## Task goal
Once the images are set aside, print the remaining lines below exactly.

-- Recorded data follows --

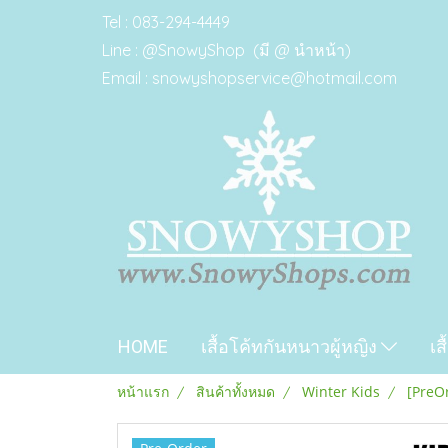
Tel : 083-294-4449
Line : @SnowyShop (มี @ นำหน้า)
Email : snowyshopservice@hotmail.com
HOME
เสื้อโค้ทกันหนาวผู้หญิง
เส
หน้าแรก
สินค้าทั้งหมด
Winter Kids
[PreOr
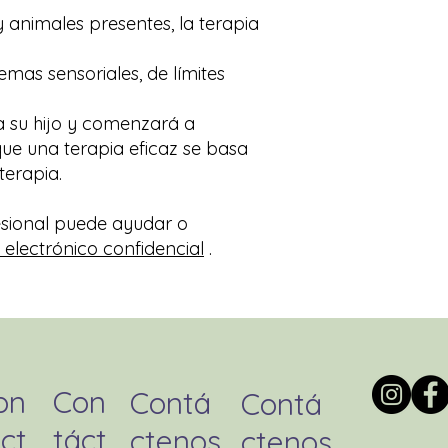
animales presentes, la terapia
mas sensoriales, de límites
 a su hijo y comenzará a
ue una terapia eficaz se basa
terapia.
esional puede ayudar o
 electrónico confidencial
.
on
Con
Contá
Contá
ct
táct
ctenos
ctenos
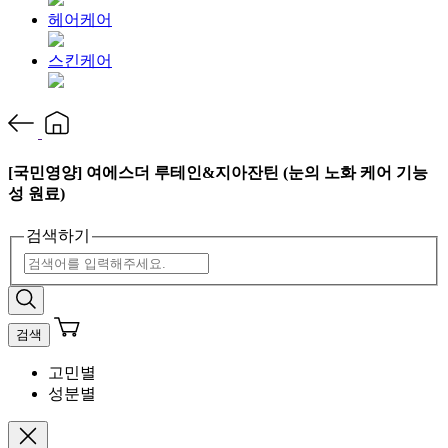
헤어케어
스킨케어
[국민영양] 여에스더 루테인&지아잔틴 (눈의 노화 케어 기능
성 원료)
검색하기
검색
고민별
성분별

-- Recorded data concluded --

## Expected answer
Tel : 083-294-4449
Line : @SnowyShop (มี @ นำหน้า)
Email : snowyshopservice@hotmail.com
HOME
เสื้อโค้ทกันหนาวผู้หญิง
เส
หน้าแรก
สินค้าทั้งหมด
Winter Kids
[PreOr
animales presentes, la terapia
mas sensoriales, de límites
 a su hijo y comenzará a
ue una terapia eficaz se basa
terapia.
esional puede ayudar o
 electrónico confidencial
.
on
Con
Contá
Contá
ct
táct
ctenos
ctenos
헤어케어
스킨케어
[국민영양] 여에스더 루테인&지아잔틴 (눈의 노화 케어 기능
성 원료)
검색하기
검색
고민별
성분별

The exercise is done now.